En estas coordenadas, y tomando en consideración la importancia creciente de la Unión Europea en todas las decisiones políticas significativas (no se debe perder de vista el papel de la promarroquí Francia), y la enorme influencia que ejerce la política internacional estadounidense (aliado estratégico de Marruecos en el norte de África), lo que parece obvio es que queda descartado por completo cualquier conflicto bélico. La batalla por Ceuta y Melilla se va a librar en los medios de comunicación. Independientemente de la solidez de los argumentos jurídicos e históricos que nos asisten, será la opinión pública, nacional e internacional, la que vaya marcando la ruta y el ritmo.
En este terreno no tenemos razones para ser optimistas. Estamos en clamorosa inferioridad. De un lado, un enemigo paciente y perseverante, muy motivado, siguiendo un plan bien trazado, con gran cantidad de medios y muchos y poderosos aliados (incluso en España). En la otra parte, a penas nadie. Los partidos de ámbito nacional, huidizos y esquivos, nunca quieren problemas y por eso sus gestos siempre son calculadamente ambiguos. Los principales grupos de presión del país (incluidos los mediáticos) se decantan a favor de los fuertes intereses españoles en Marruecos. No quieren líos. Lo cierto es que nadie encuentra motivos suficientes para arriesgar nada por defender treinta y un kilómetros cuadrados situados en otro continente, y habitados por ciento sesenta mil personas. Convivimos con un trágico axioma: Ceuta sólo importa a los ceutíes.
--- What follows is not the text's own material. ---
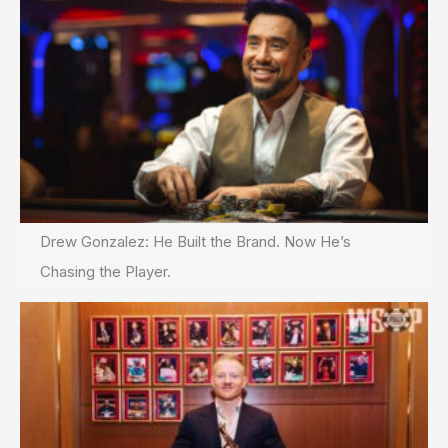
Drew Gonzalez: He Built the Brand. Now He’s
Chasing the Player.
Hubo un tiempo en que el pueblo de Ceuta aceptó el reto, y asumió con valentía y orgullo la defensa de su dignidad. Cada ofensa dolía, y era repelida. El sentimiento caballa hacía hervir la sangre. Todo aquello acabó. Ahora, también los ceutíes, nos inhibimos. Una generación, extenuada y descreída, está plenamente convencida de que el curso de los acontecimientos es invariable, y se ha retirado. Otros muchos aún no están suficientemente identificados con la causa para luchar por ella. Y por último, una generación completa, que ha sido educada en la ausencia de compromiso, ha desertado directamente. Son los hijos de la felicidad ficticia inyectada a fuerza de propaganda, que han renunciado a todo protagonismo histórico en la pueril creencia de que existe un mecanismo invisible que siempre termina poniendo las cosas en su sitio sin esfuerzo alguno. Quizá estén narcotizados por la exhalación de tanta flor.
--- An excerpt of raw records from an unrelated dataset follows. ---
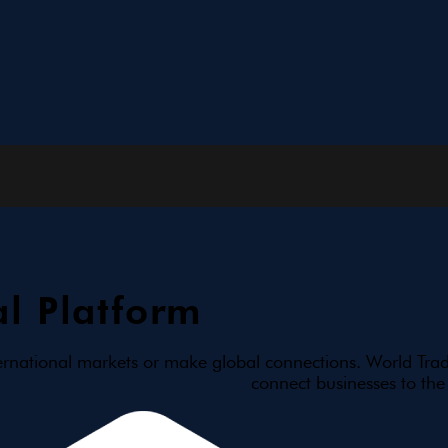
l Platform
ernational markets or make global connections. World Trad
connect businesses to the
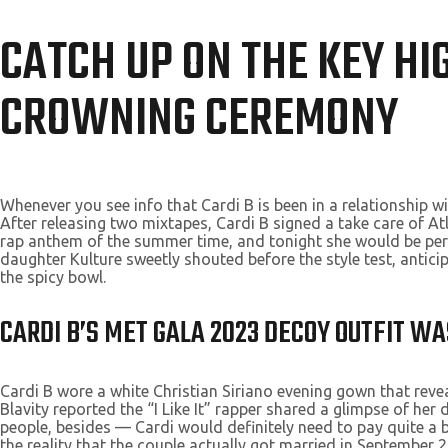
CATCH UP ON THE KEY HI
CROWNING CEREMONY
Whenever you see info that Cardi B is been in a relationship w
After releasing two mixtapes, Cardi B signed a take care of At
rap anthem of the summer time, and tonight she would be perfo
daughter Kulture sweetly shouted before the style test, anticip
the spicy bowl.
CARDI B’S MET GALA 2023 DECOY OUTFIT W
Cardi B wore a white Christian Siriano evening gown that rev
Blavity reported the “I Like It” rapper shared a glimpse of he
people, besides — Cardi would definitely need to pay quite a bi
the reality that the couple actually got married in September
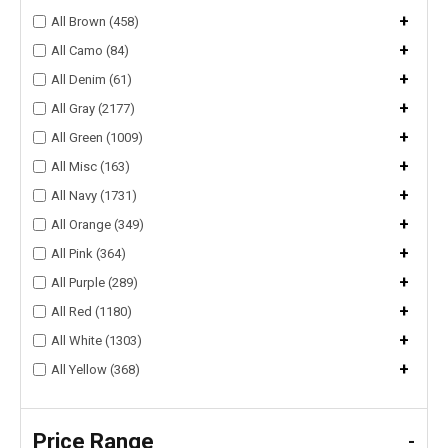
+
All Brown (458)
+
All Camo (84)
+
All Denim (61)
+
All Gray (2177)
+
All Green (1009)
+
All Misc (163)
+
All Navy (1731)
+
All Orange (349)
+
All Pink (364)
+
All Purple (289)
+
All Red (1180)
+
All White (1303)
+
All Yellow (368)
Price Range
-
El resultado de este proceso de inanición combativa lo podemos comprobar en el modo en que hemos respondido a la última andanada de Marruecos. Durante una semana, hemos sido objeto de rutilantes portadas de todos los medios de comunicación de tirada nacional. Calificativos como “ciudad ocupada” dirigiéndose a nuestra Ciudad, o siglas como las del “Comité Nacional de Liberación de Ceuta y Melilla” han salpicado todos los noticiarios. Ceuta, fría y distante, como ausente, no se ha sentido afectada ni concernida. Ni un leve síntoma de indignación. Ya sabemos que aquí nunca pasa nada. Hemos alcanzado la indiferencia perfecta. Un estado de ánimo ideal para satisfacer las aspiraciones anexionistas de Marruecos.